WHAT YOU SHOULD DO:
Reproduce every entry word for word. Drop all pictures from the copy.

Source data:
------------------------------------------------------------
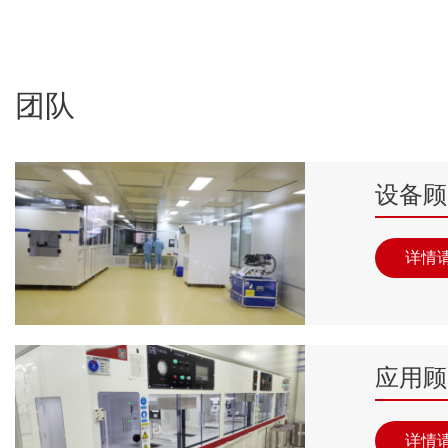
团队
设备顾
详情
应用顾
详情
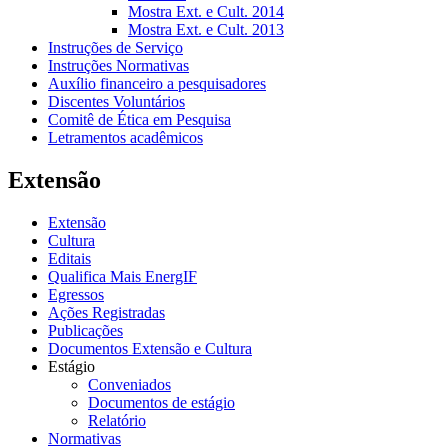
Mostra Ext. e Cult. 2014
Mostra Ext. e Cult. 2013
Instruções de Serviço
Instruções Normativas
Auxílio financeiro a pesquisadores
Discentes Voluntários
Comitê de Ética em Pesquisa
Letramentos acadêmicos
Extensão
Extensão
Cultura
Editais
Qualifica Mais EnergIF
Egressos
Ações Registradas
Publicações
Documentos Extensão e Cultura
Estágio
Conveniados
Documentos de estágio
Relatório
Normativas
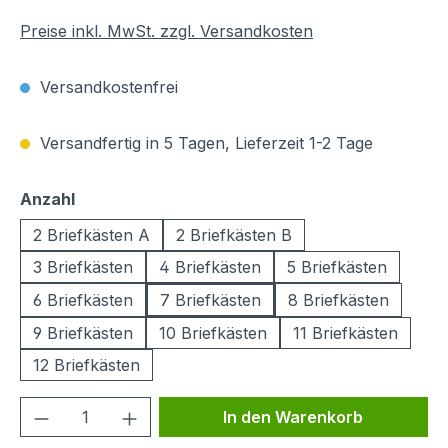
Preise inkl. MwSt. zzgl. Versandkosten
Versandkostenfrei
Versandfertig in 5 Tagen, Lieferzeit 1-2 Tage
auswählen
Anzahl
2 Briefkästen A
2 Briefkästen B
3 Briefkästen
4 Briefkästen
5 Briefkästen
6 Briefkästen
7 Briefkästen
8 Briefkästen
9 Briefkästen
10 Briefkästen
11 Briefkästen
12 Briefkästen
Produkt Anzahl: Gib den gewünschten We
In den Warenkorb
------------------------------------------------------------
RESPONSE FOR THIS EXERCISE:
团队
设备顾
详情
应用顾
详情
Mostra Ext. e Cult. 2014
Mostra Ext. e Cult. 2013
Instruções de Serviço
Instruções Normativas
Auxílio financeiro a pesquisadores
Discentes Voluntários
Comitê de Ética em Pesquisa
Letramentos acadêmicos
Extensão
Extensão
Cultura
Editais
Qualifica Mais EnergIF
Egressos
Ações Registradas
Publicações
Documentos Extensão e Cultura
Estágio
Conveniados
Documentos de estágio
Relatório
Normativas
Preise inkl. MwSt. zzgl. Versandkosten
Versandkostenfrei
Versandfertig in 5 Tagen, Lieferzeit 1-2 Tage
auswählen
Anzahl
2 Briefkästen A
2 Briefkästen B
3 Briefkästen
4 Briefkästen
5 Briefkästen
6 Briefkästen
7 Briefkästen
8 Briefkästen
9 Briefkästen
10 Briefkästen
11 Briefkästen
12 Briefkästen
Produkt Anzahl: Gib den gewünschten We
In den Warenkorb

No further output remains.